Ross Clark Ross Clark

It’s time to abolish the FTSE 100

Jeremy Corbyn wants to get rid of the British Empire Medal and David Cameron wants to ditch the Human Rights Act. But I have a different nomination for the national institution most desperately in need of abolition: the FTSE 100 index. It is harming our economy by consistently underplaying the returns to be made on stock market investments and encouraging us all to invest in property instead.

The FTSE 100 is the standard proxy for the entire stock market, yet its recent record is enough to put off anyone investing in shares. Last year, it made a loss of 5 per cent. Over 10 years it has just about scraped into the black, staggering from 5800 to 6100. Another morning like this morning and it will be back to where it was a decade ago. Worse, it is still 10 per cent lower than it was on the last day of last century. That is a period over which the Nationwide house price index has risen by 164 per cent. This stark difference in returns goes a long way to explaining why so many of us seem determined still to put our savings into bricks and mortar, in spite of the taxes which George Osborne is now loading on buy-to-let investment.
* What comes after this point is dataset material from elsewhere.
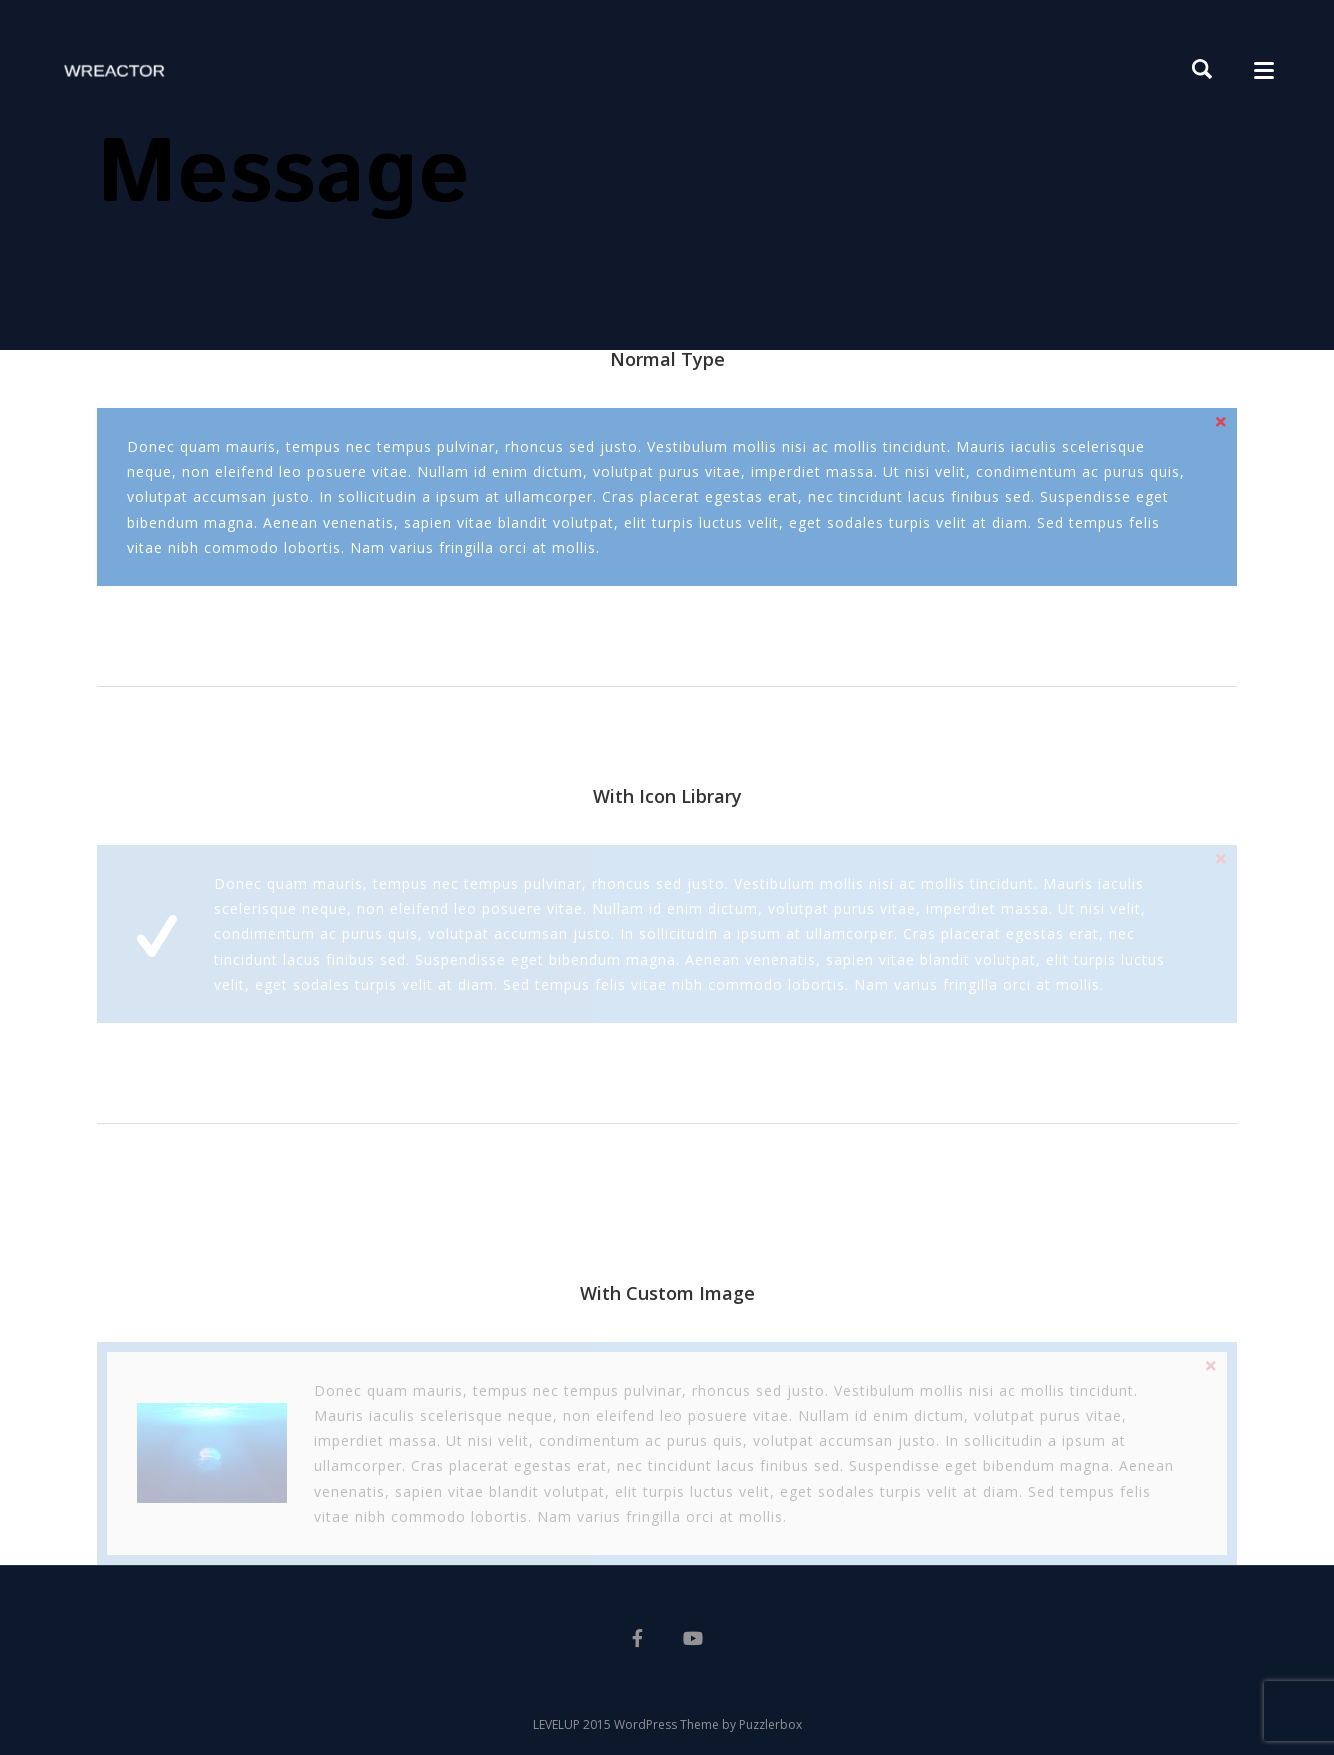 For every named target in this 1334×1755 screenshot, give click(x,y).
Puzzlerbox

Yet unless you are unfortunate enough to have been invested in a FTSE 100 tracker fund, your own portfolio will almost certainly have done much better than the index – whether you chose it yourself or paid a fund manager to choose it for you. For one thing, you will almost certainly own the shares of some smaller companies which are members of the FTSE 250. This index, the championship of the stock market compared with the premiership that is the FTSE 100, rose 10 per cent last year. Over 10 years it has very nearly doubled. The all-share index has, unsurprisingly, performed somewhere between the two, being flat over 12 months and up 18 per cent over 10 years.

The FTSE 100 has performed badly over the past year partly because the oil and gas sectors are heavily represented within it. Over a 10 year period its performance still bears the scars of the banking collapse. But there is more to it than that. The FTSE 100 could not have been better designed to underperform the market. It’s constituency is determined by the size of the 100 largest companies by market capitalisation on appointed days in March, June, September and December. The companies are weighted according to their market capitalisation, something which is adjusted at the same time.

Read through any investment bumf and you will be met by the warning: past performance is no guide to the future. The FTSE 100 is like the portfolio of someone who is determined to follow the exact opposite rule. If a share does relatively well for a few months, the FTSE buys more of it. If it does relatively badly for a few months, the FTSE sells some of it. Small companies which enjoy a surge of interest from investors are bought at what often turns out to be their peak. If a company suffers a temporary dip it is sold regardless of prospects for recovery.

Maybe once, in the days before powerful computers, there was a reason for having a stock market indicator which included only a sample of the largest shares. But there seems no reason now why an All-Share Index should not be used as the standard measure of stockmarket performance. If it encouraged more of us to invest in businesses rather than property it would be a good thing.